En poussant pour accorder aux citoyens le droit de posséder des armes à feu, le président Bolsonaro contribue activement à faire en sorte que les milices, les narcotrafiquants, les hommes de main des riches fermiers de l’agrobusiness et autres criminels accèdent à encore plus de puissance destructrice. Et en les aidant, il s’aide lui-même.

L’homme politique – lui-même ancien caporal à la retraite – a toujours soutenu les groupes paramilitaires. Lorsqu’ils étaient députés au Congrès, lui et ses fils — dont trois sont actuellement élus — ont salué et rendu hommage aux membres des milices et des escadrons de la mort de la dictature, notamment à l’un des hommes du Bureau du crime qui avait initialement été arrêté dans le cadre des assassinats de Marielle Franco et Anderson Gomes : Ronald Paulo Alves Pereira, ancien policier militaire.

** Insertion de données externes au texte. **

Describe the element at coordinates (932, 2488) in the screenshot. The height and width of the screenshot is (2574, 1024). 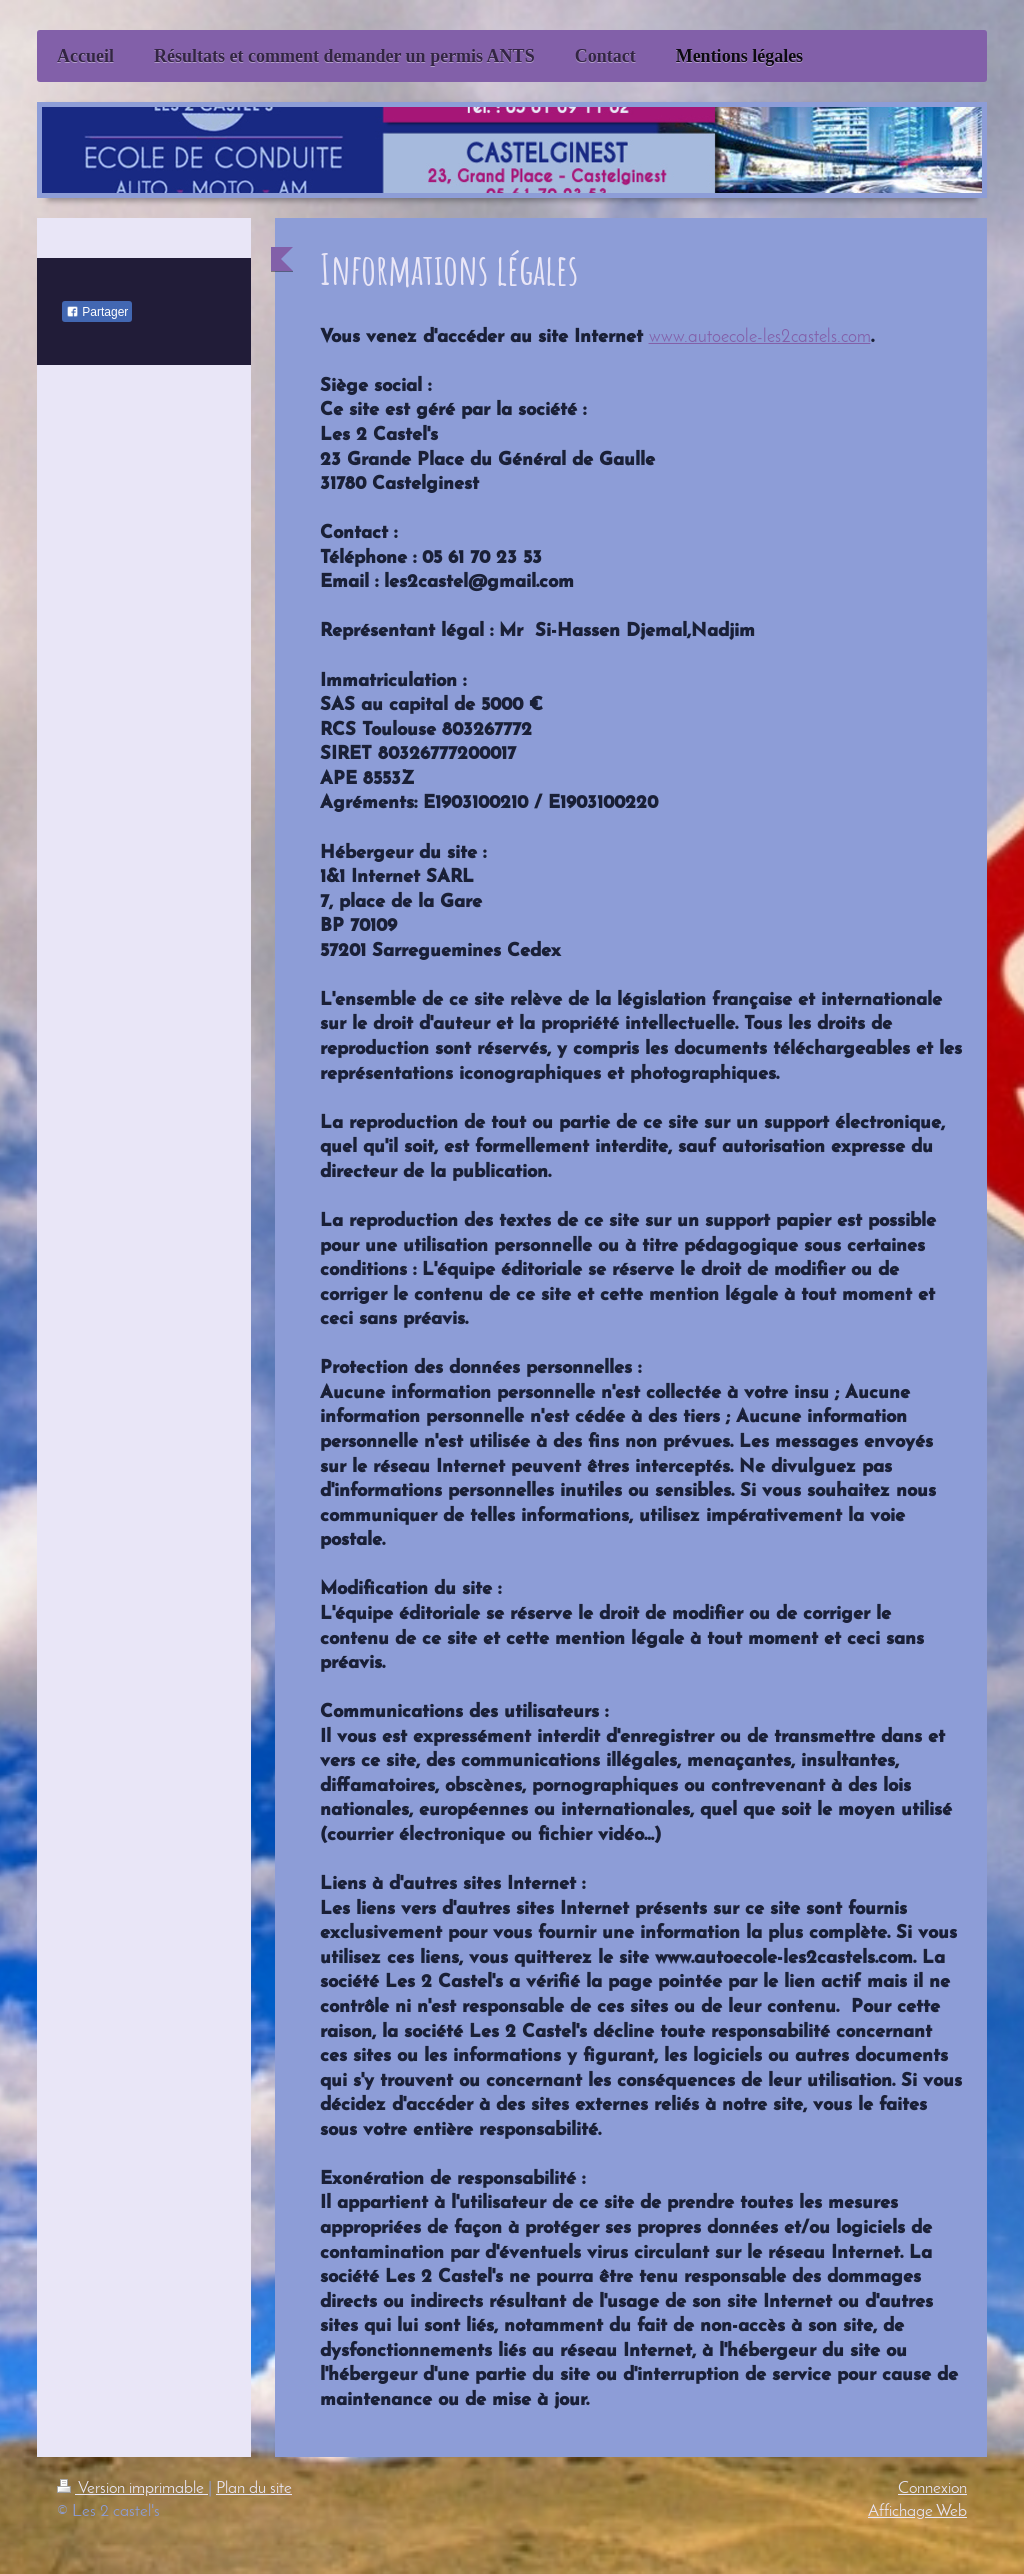
I see `Connexion` at that location.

En 2004, M. Pereira avait reçu les honneurs de Flávio Bolsonaro, bien qu’il faisait déjà l’objet d’une enquête pour l’assassinat de trois personnes au complexe Maré au cours d’une descente de police. L’année suivante, Flávio Bolsonaro proposait M. Pereira pour une mention élogieuse par le Congrès (la plus haute distinction possible) pour ses actes « héroïques ».

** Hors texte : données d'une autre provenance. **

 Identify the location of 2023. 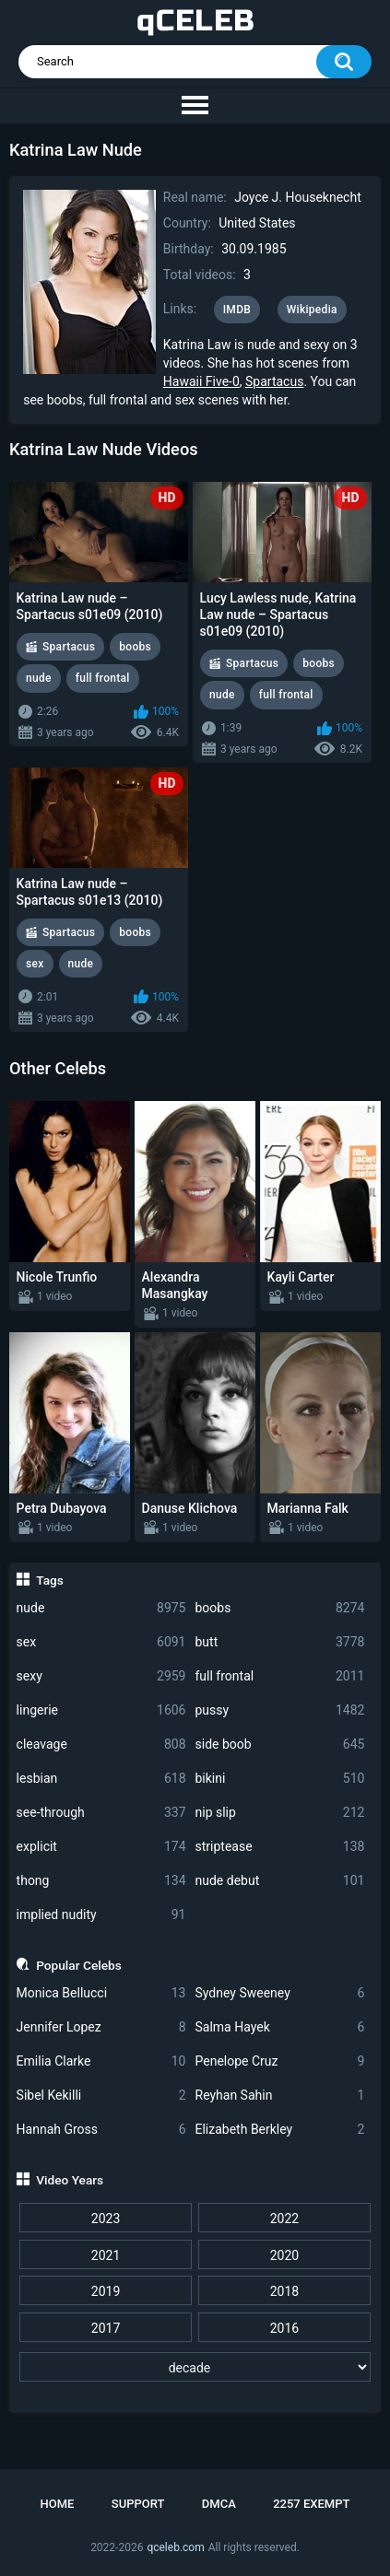
(105, 2218).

Un autre homme honoré à deux reprises par Flávio Bolsonaro est l’ancien capitaine de police Adriano Magalhães da Nóbrega, qui est aujourd’hui en cavale et accusé de diriger le fameux Bureau du crime. Flávio Bolsonaro a employé la mère et l’épouse de M. Nóbrega dans son cabinet et selon les informations du COAF — désormais non recevables — toutes deux auraient versé une partie de leurs salaires sur le compte de collaborateur Fabrício Queiroz. M. Queiroz et M. Nóbrega faisaient partie du même bataillon de la police militaire dans les années 1990.

Le fait est que les politiciens et les commentateurs pro-milice se servent du taux élevé de criminalité et d’homicide au Brésil pour promouvoir encore plus de violence. Avec la famille Bolsonaro au pouvoir, il n’est pas seulement plus difficile de faire évoluer cette réalité : ils sont délibérément engagés dans une démarche visant à la faire empirer.